London Through a Looking Glass: A Straightened Thames
18th Century merchants using the Pool of London (the stretch of the Thames between London Bridge and Limehouse) faced several problems, the most notable being how crowded the river was with ships moored at (or waiting to moor at) the various quays, and the time it took to navigate the meander of the river around the Isle of Dogs to the east. Architect William Reveley proposed an ambitious scheme which he believed would solve both of these issues: straighten the Thames.
Reveley presented four different plans, each of which would create a more direct route between the Woolwich Reach and the Pool of London, and also turn the bends of the river into giant docks. An extra effect of the plans was that the straightened waterway would create a better outflow for the sewage-polluted waters of the Thames.
Plan No. 1 would have seen a channel across the top of the Isle of Dogs, with the tips of both the Rotherhithe and Greenwich peninsulas also cut away. The southern bend of the river, sealed by locks, would have become Greenwich Dock.
Plan No. 2 showed a more diagonal channel across the Isle of Dogs, and another to the east, creating a small North Greenwich Island, and an additional Blackwall Dock.
Plan No.3 was perhaps the most audacious, and is the one most often cited when the subject of the straightened Thames proposals are brought up. This would have had three channels, two like those from Plan No. 2, with the third running through Rotherhithe and creating Ratcliff dock.
Plan No. 4 was the most different, showing two channels cutting off large parts of Greenwich and Rotherhithe, with only a small canal (if required) running across the top of the Isle of Dog. This proposal would have resulted in larger Ratcliff and Blackwall Docks than the previous plans.

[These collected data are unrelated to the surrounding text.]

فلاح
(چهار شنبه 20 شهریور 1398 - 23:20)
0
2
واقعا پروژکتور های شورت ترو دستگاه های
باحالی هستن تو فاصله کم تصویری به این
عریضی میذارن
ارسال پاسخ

Reveley’s scheme did not come to pass – partly due to its sheer scale, and also due to opposition from the City of London and West India merchants, who did not want to lose trade at their existing warehouses to the proposed newer, bigger docks. A few years after Reveley’s plans, the City Canal would be dug across the top of the Isle of Dogs – and eventually form part of the network of bigger docks in East London.